Dexamethasone (dex) research generates discussion among physicians, researchers and patients. An oral abstract on a French study by Salomon Monier, MD, PhD, and colleagues showed that Darzalex (daratumumab)/Revlimid (lenalidomide), or DR, showed a higher overall response rate (89% vs 77%) compared to Revlimid/dex, or RD, in a frail, newly diagnosed multiple myeloma population. This finding suggests that dex may not be necessary in older patients where it may cause severe side effects and other challenges. While a more direct comparison of DRd vs Rd would have been preferred, the abstract generated a lot of discussion, with hashtags like #downwithdex, #ditchthedex and #darnthatdex competing on Twitter. As any myeloma patient knows, any discussion of lowering (or possibly eliminating) dex-dosing during treatment and clinical trials to limit its potential side effects is worth celebrating.

Quality of life (QoL) is becoming an expected outcome measure in clinical trials. It seemed to me that this year at ASH there have been more abstracts than ever that focus on QoL from patient-reported surveys. And even when that data was not reported, audience questions were asked about QoL. This is certainly good news for patients! With the myeloma treatment landscape expanding and providing improved progression-free and overall survival, it’s important to make sure that patients have the best QoL possible so that they can indeed celebrate both daily living as well as big milestones with their loved ones.

Increased focus on enrollment of underrepresented minority (URM) groups in clinical trials to address health inequities in myeloma care and treatment. Kenneth Anderson, MD, from Dana Farber Cancer Institute chaired a panel discussion, entitled “Underrepresented minorities in clinical trials for hematologic malignancies: what’s the data on the data?” In this session, Dr.
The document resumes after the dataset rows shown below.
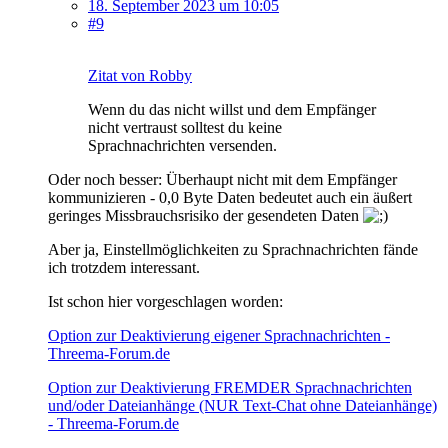
18. September 2023 um 10:05
#9
Zitat von Robby
Wenn du das nicht willst und dem Empfänger
nicht vertraust solltest du keine
Sprachnachrichten versenden.
Oder noch besser: Überhaupt nicht mit dem Empfänger
kommunizieren - 0,0 Byte Daten bedeutet auch ein äußert
geringes Missbrauchsrisiko der gesendeten Daten
Aber ja, Einstellmöglichkeiten zu Sprachnachrichten fände
ich trotzdem interessant.
Ist schon hier vorgeschlagen worden:
Option zur Deaktivierung eigener Sprachnachrichten -
Threema-Forum.de
Option zur Deaktivierung FREMDER Sprachnachrichten
und/oder Dateianhänge (NUR Text-Chat ohne Dateianhänge)
- Threema-Forum.de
Luciano Costa, MD, PhD from University of Alabama discussed historical URM clinical trial enrollment; Dr. Sikandar Ailawadhi, MD from Mayo Clinic discussed approaches to improve enrollment and outcomes, and Dr. Rayne Rouce, MD from Baylor College of Medicine discussed approaches to increase the proportion of URMs in clinical investigator/clinical research pathways. In addition, concurrent with ASH, five myeloma patients and providers were honored at the CURE Multiple Myeloma Awards Program, and this evening of celebrating our latest Cure Magazine Myeloma Heroes also included an important discussion around health equity disparities and how to address them. These honest discussions to raise awareness of the challenges of diversity, equity and inclusion in myeloma clinical research and care, as well as the deliberate honoring of those doing important work in this space, is definitely progress and something to celebrate, even though there is still so much work to be done.

This evening our central Massachusetts multiple myeloma support group has it monthly virtually meeting, and I can’t wait to share my top five ASH reasons to celebrate with our support group members. We always have a check in question, and this evening’s question will be “What are you celebrating this month?” I can’t wait to hear how all of my fellow myeloma friends are celebrating these days, and I hope that you also are finding reasons to celebrate too!